Отец не приходил из бараков домой. Мать часто оставалась ночевать в Совете, где теперь работала машинисткой.
Тима сидел дома: у него совсем прохудились валенки. Он пек в печке картошку и для одного себя ставил самовар.
Каждый день к Тиме наведывался Яков Чуркин, сын рулевого буксирного парохода «Тобольск». У Якова были злые черные глаза и черные, длинные, почти до ушей брови. Он считался первым драчуном во дворе. Яков хвастливо говорил:
— Меня нельзя победить! Я на боль бесчувственный!
Сестра Якова Зина была слепой от рождения. Но она убежденно, с злым, гордым упорством утверждала, что все видит, только по-своему, видит то, чего не видят другие.
Подняв худое лицо с остреньким носом и тонкими серыми губами, она шептала:
— Мальчики, глядите, на чердаке цыплятки воробьиные вылупились. С пушком, как у мышей.
— Что ты врешь? Разве через потолок что-нибудь видно?
А вы слазайте. В углу над самой кроватью гнездышко.
Ребята лезли на чердак и находили воробьиное гнездо с птенцами, Зина, презрительно кривя губы, спрашивала:
— Что, слепошары, сыскали? То-то же! Муха, знаешь, кто? — таинственно спрашивала она.— Это же птичка самая малая. С бескорму тощает, тощает и вот такой малюсенькой делается. Я одну муху знаю, так она в кулаке песни, как чижик, поет.
— Ладно. Ты скажи, вот цветок, какого он цвета?
— Чистого соку, зеленого по венчику,— спокойно и уверенно вещала Зина.— Лепесток у него кисленький. А стебель в волосиках. А вот те, которые у забора растут,— у них цвет особенный: утрешний.

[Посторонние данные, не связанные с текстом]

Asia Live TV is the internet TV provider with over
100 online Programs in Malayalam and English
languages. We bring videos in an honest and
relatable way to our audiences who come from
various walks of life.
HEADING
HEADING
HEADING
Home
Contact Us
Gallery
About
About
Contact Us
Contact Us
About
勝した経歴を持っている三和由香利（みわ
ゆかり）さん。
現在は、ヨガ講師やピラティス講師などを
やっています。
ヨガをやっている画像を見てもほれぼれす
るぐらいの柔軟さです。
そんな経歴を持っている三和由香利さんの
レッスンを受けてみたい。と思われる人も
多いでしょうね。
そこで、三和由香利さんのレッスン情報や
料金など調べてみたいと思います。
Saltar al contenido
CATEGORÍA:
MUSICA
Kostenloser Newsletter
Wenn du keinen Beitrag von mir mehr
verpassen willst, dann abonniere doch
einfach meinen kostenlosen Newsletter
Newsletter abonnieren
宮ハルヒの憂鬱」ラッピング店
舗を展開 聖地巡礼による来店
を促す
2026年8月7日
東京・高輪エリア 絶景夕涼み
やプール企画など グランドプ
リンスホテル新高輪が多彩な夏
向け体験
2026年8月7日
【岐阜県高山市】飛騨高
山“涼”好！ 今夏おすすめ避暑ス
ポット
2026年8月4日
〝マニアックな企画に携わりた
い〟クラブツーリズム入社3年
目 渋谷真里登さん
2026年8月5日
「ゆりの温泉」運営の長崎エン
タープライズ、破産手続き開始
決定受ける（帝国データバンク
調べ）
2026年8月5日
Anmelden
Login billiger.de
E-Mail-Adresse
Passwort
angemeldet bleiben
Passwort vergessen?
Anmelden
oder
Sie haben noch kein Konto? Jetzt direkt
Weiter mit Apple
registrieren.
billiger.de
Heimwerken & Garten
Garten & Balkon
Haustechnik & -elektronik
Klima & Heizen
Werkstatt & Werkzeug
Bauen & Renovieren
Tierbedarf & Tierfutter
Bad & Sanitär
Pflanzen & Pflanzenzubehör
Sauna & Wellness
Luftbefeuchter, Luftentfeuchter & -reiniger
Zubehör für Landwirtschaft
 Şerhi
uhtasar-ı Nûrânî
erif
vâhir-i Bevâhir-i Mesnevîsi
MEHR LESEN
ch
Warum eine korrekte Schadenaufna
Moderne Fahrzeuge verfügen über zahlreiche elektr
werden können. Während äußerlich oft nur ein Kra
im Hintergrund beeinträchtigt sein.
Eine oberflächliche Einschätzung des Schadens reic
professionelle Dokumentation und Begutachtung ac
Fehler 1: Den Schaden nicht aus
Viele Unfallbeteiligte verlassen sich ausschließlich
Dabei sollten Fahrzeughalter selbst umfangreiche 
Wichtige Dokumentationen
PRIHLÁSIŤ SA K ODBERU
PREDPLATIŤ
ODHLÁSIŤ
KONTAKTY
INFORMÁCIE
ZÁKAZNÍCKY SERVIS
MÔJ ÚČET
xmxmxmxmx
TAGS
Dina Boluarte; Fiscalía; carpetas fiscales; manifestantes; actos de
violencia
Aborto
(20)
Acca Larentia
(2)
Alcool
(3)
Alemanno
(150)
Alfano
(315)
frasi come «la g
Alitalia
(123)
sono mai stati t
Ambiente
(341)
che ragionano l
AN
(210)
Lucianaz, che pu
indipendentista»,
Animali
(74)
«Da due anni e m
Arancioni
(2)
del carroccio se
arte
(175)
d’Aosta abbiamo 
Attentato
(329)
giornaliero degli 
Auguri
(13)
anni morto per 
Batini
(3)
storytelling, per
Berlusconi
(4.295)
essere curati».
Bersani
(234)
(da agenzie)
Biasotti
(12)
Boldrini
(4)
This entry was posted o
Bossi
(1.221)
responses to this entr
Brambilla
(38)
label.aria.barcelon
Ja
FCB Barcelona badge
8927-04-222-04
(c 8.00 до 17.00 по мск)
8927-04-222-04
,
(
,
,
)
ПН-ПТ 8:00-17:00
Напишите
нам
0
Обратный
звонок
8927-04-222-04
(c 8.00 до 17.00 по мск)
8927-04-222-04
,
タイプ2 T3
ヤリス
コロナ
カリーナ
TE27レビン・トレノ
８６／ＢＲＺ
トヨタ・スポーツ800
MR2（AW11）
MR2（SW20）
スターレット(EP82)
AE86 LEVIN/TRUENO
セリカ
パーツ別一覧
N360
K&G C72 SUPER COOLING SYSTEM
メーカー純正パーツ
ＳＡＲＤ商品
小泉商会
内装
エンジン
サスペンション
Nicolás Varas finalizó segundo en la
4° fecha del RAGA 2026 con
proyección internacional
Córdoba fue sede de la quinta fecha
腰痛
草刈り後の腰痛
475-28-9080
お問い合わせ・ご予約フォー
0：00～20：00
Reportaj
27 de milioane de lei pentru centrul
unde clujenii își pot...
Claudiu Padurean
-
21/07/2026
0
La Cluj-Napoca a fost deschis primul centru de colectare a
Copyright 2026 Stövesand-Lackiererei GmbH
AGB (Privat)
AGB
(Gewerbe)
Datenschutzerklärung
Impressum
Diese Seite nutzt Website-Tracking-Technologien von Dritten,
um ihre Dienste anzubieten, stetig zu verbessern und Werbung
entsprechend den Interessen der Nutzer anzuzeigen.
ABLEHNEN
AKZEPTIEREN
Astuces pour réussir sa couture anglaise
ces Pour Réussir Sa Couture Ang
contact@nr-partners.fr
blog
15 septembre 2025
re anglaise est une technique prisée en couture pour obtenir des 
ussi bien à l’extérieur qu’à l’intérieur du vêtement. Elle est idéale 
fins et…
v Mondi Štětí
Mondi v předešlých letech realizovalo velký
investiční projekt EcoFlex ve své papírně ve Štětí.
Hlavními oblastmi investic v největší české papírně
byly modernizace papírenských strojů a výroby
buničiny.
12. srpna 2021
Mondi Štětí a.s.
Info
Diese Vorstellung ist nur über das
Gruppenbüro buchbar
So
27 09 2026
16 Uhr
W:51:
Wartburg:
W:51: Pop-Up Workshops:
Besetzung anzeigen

— Ну как,— спрашивал Яков,— здорово? Она даже в кармане видит, что у человека лежит. Отец еще к дому подходит, а она знает, несет он получку или пустой, пьяный.
Обращая на Тиму сизые, пустые белки, хвастливым тоненьким голоском Зина произносила:
— А гриб я издали чую. У него дух рыбный.
— Верно,— подтверждал Яков.— И ягоды она знает.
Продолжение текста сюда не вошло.